◆ Activity
Read through the data, and wherever a line holds the word "Thursday", write that line out.

◆ Data extracted from a collection
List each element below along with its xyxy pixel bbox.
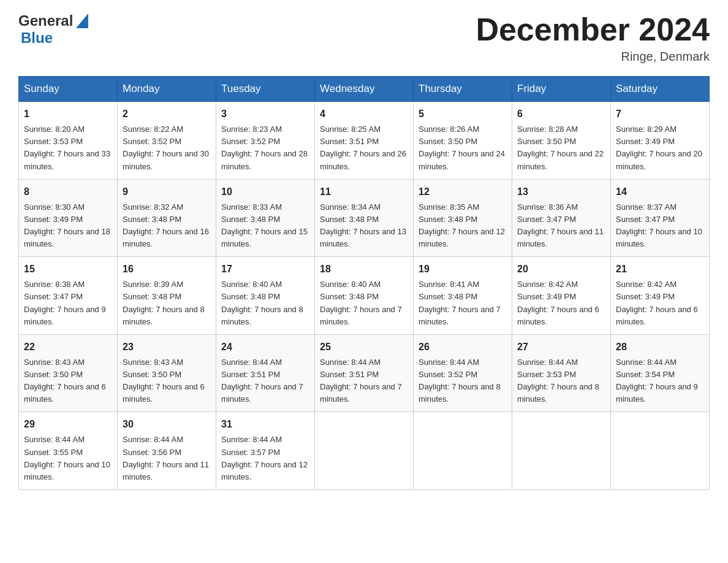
day-number: 6: [517, 107, 605, 121]
calendar-cell: 17Sunrise: 8:40 AMSunset: 3:48 PMDayligh…: [216, 257, 315, 335]
day-info: Sunrise: 8:44 AMSunset: 3:52 PMDaylight:…: [419, 358, 501, 404]
calendar-cell: 14Sunrise: 8:37 AMSunset: 3:47 PMDayligh…: [611, 179, 710, 257]
day-info: Sunrise: 8:42 AMSunset: 3:49 PMDaylight:…: [517, 280, 599, 326]
day-info: Sunrise: 8:35 AMSunset: 3:48 PMDaylight:…: [419, 202, 505, 248]
col-thursday: Thursday: [414, 77, 512, 102]
day-number: 25: [320, 340, 408, 354]
day-number: 17: [221, 262, 309, 277]
calendar-cell: 19Sunrise: 8:41 AMSunset: 3:48 PMDayligh…: [414, 257, 512, 335]
day-info: Sunrise: 8:36 AMSunset: 3:47 PMDaylight:…: [517, 202, 604, 248]
day-info: Sunrise: 8:22 AMSunset: 3:52 PMDaylight:…: [123, 124, 209, 170]
calendar-cell: 28Sunrise: 8:44 AMSunset: 3:54 PMDayligh…: [611, 334, 710, 412]
calendar-cell: 15Sunrise: 8:38 AMSunset: 3:47 PMDayligh…: [19, 257, 118, 335]
day-number: 31: [221, 417, 309, 432]
calendar-cell: 26Sunrise: 8:44 AMSunset: 3:52 PMDayligh…: [414, 334, 512, 412]
col-monday: Monday: [118, 77, 216, 102]
day-info: Sunrise: 8:44 AMSunset: 3:51 PMDaylight:…: [320, 358, 402, 404]
day-number: 1: [24, 107, 112, 121]
calendar-cell: 11Sunrise: 8:34 AMSunset: 3:48 PMDayligh…: [315, 179, 414, 257]
day-info: Sunrise: 8:41 AMSunset: 3:48 PMDaylight:…: [419, 280, 501, 326]
day-info: Sunrise: 8:44 AMSunset: 3:51 PMDaylight:…: [221, 358, 303, 404]
day-number: 30: [123, 417, 211, 432]
day-info: Sunrise: 8:20 AMSunset: 3:53 PMDaylight:…: [24, 124, 110, 170]
calendar-cell: 9Sunrise: 8:32 AMSunset: 3:48 PMDaylight…: [118, 179, 216, 257]
calendar-cell: 30Sunrise: 8:44 AMSunset: 3:56 PMDayligh…: [118, 412, 216, 490]
day-info: Sunrise: 8:26 AMSunset: 3:50 PMDaylight:…: [419, 124, 505, 170]
day-number: 20: [517, 262, 605, 277]
day-info: Sunrise: 8:44 AMSunset: 3:57 PMDaylight:…: [221, 435, 308, 481]
day-number: 29: [24, 417, 112, 432]
calendar-cell: 8Sunrise: 8:30 AMSunset: 3:49 PMDaylight…: [19, 179, 118, 257]
logo-blue-text: Blue: [21, 29, 53, 46]
calendar-cell: 5Sunrise: 8:26 AMSunset: 3:50 PMDaylight…: [414, 102, 512, 180]
col-friday: Friday: [512, 77, 611, 102]
page-header: General Blue December 2024 Ringe, Denmar…: [18, 12, 710, 64]
day-info: Sunrise: 8:23 AMSunset: 3:52 PMDaylight:…: [221, 124, 308, 170]
day-number: 24: [221, 340, 309, 354]
calendar-cell: 22Sunrise: 8:43 AMSunset: 3:50 PMDayligh…: [19, 334, 118, 412]
day-info: Sunrise: 8:39 AMSunset: 3:48 PMDaylight:…: [123, 280, 205, 326]
logo-triangle-icon: [76, 13, 88, 28]
col-wednesday: Wednesday: [315, 77, 414, 102]
calendar-cell: 2Sunrise: 8:22 AMSunset: 3:52 PMDaylight…: [118, 102, 216, 180]
calendar-cell: 10Sunrise: 8:33 AMSunset: 3:48 PMDayligh…: [216, 179, 315, 257]
week-row-3: 15Sunrise: 8:38 AMSunset: 3:47 PMDayligh…: [19, 257, 710, 335]
day-info: Sunrise: 8:43 AMSunset: 3:50 PMDaylight:…: [123, 358, 205, 404]
calendar-cell: 1Sunrise: 8:20 AMSunset: 3:53 PMDaylight…: [19, 102, 118, 180]
day-info: Sunrise: 8:44 AMSunset: 3:53 PMDaylight:…: [517, 358, 599, 404]
calendar-cell: 16Sunrise: 8:39 AMSunset: 3:48 PMDayligh…: [118, 257, 216, 335]
calendar-table: Sunday Monday Tuesday Wednesday Thursday…: [18, 76, 710, 490]
calendar-cell: 18Sunrise: 8:40 AMSunset: 3:48 PMDayligh…: [315, 257, 414, 335]
day-number: 22: [24, 340, 112, 354]
calendar-cell: 20Sunrise: 8:42 AMSunset: 3:49 PMDayligh…: [512, 257, 611, 335]
day-info: Sunrise: 8:38 AMSunset: 3:47 PMDaylight:…: [24, 280, 106, 326]
col-tuesday: Tuesday: [216, 77, 315, 102]
day-number: 16: [123, 262, 211, 277]
calendar-cell: [611, 412, 710, 490]
col-saturday: Saturday: [611, 77, 710, 102]
week-row-2: 8Sunrise: 8:30 AMSunset: 3:49 PMDaylight…: [19, 179, 710, 257]
calendar-cell: [315, 412, 414, 490]
day-info: Sunrise: 8:33 AMSunset: 3:48 PMDaylight:…: [221, 202, 308, 248]
day-info: Sunrise: 8:40 AMSunset: 3:48 PMDaylight:…: [320, 280, 402, 326]
calendar-cell: [414, 412, 512, 490]
day-number: 10: [221, 185, 309, 199]
day-number: 18: [320, 262, 408, 277]
day-number: 15: [24, 262, 112, 277]
day-number: 11: [320, 185, 408, 199]
day-info: Sunrise: 8:34 AMSunset: 3:48 PMDaylight:…: [320, 202, 406, 248]
day-number: 27: [517, 340, 605, 354]
week-row-5: 29Sunrise: 8:44 AMSunset: 3:55 PMDayligh…: [19, 412, 710, 490]
calendar-cell: 6Sunrise: 8:28 AMSunset: 3:50 PMDaylight…: [512, 102, 611, 180]
day-info: Sunrise: 8:30 AMSunset: 3:49 PMDaylight:…: [24, 202, 110, 248]
day-info: Sunrise: 8:28 AMSunset: 3:50 PMDaylight:…: [517, 124, 604, 170]
day-number: 7: [616, 107, 704, 121]
week-row-1: 1Sunrise: 8:20 AMSunset: 3:53 PMDaylight…: [19, 102, 710, 180]
col-sunday: Sunday: [19, 77, 118, 102]
day-number: 4: [320, 107, 408, 121]
day-number: 14: [616, 185, 704, 199]
calendar-cell: 21Sunrise: 8:42 AMSunset: 3:49 PMDayligh…: [611, 257, 710, 335]
day-info: Sunrise: 8:25 AMSunset: 3:51 PMDaylight:…: [320, 124, 406, 170]
calendar-cell: 3Sunrise: 8:23 AMSunset: 3:52 PMDaylight…: [216, 102, 315, 180]
calendar-cell: 27Sunrise: 8:44 AMSunset: 3:53 PMDayligh…: [512, 334, 611, 412]
calendar-cell: [512, 412, 611, 490]
calendar-cell: 12Sunrise: 8:35 AMSunset: 3:48 PMDayligh…: [414, 179, 512, 257]
calendar-cell: 25Sunrise: 8:44 AMSunset: 3:51 PMDayligh…: [315, 334, 414, 412]
day-number: 26: [419, 340, 507, 354]
day-info: Sunrise: 8:40 AMSunset: 3:48 PMDaylight:…: [221, 280, 303, 326]
day-info: Sunrise: 8:44 AMSunset: 3:56 PMDaylight:…: [123, 435, 209, 481]
day-info: Sunrise: 8:43 AMSunset: 3:50 PMDaylight:…: [24, 358, 106, 404]
day-number: 13: [517, 185, 605, 199]
day-number: 21: [616, 262, 704, 277]
day-number: 3: [221, 107, 309, 121]
day-info: Sunrise: 8:44 AMSunset: 3:54 PMDaylight:…: [616, 358, 698, 404]
day-number: 28: [616, 340, 704, 354]
calendar-cell: 23Sunrise: 8:43 AMSunset: 3:50 PMDayligh…: [118, 334, 216, 412]
day-info: Sunrise: 8:29 AMSunset: 3:49 PMDaylight:…: [616, 124, 702, 170]
day-number: 9: [123, 185, 211, 199]
calendar-cell: 7Sunrise: 8:29 AMSunset: 3:49 PMDaylight…: [611, 102, 710, 180]
calendar-cell: 24Sunrise: 8:44 AMSunset: 3:51 PMDayligh…: [216, 334, 315, 412]
calendar-cell: 29Sunrise: 8:44 AMSunset: 3:55 PMDayligh…: [19, 412, 118, 490]
day-info: Sunrise: 8:44 AMSunset: 3:55 PMDaylight:…: [24, 435, 110, 481]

◆ Output for this exercise
col-thursday: Thursday: [414, 77, 512, 102]
calendar-table: Sunday Monday Tuesday Wednesday Thursday…: [18, 76, 710, 490]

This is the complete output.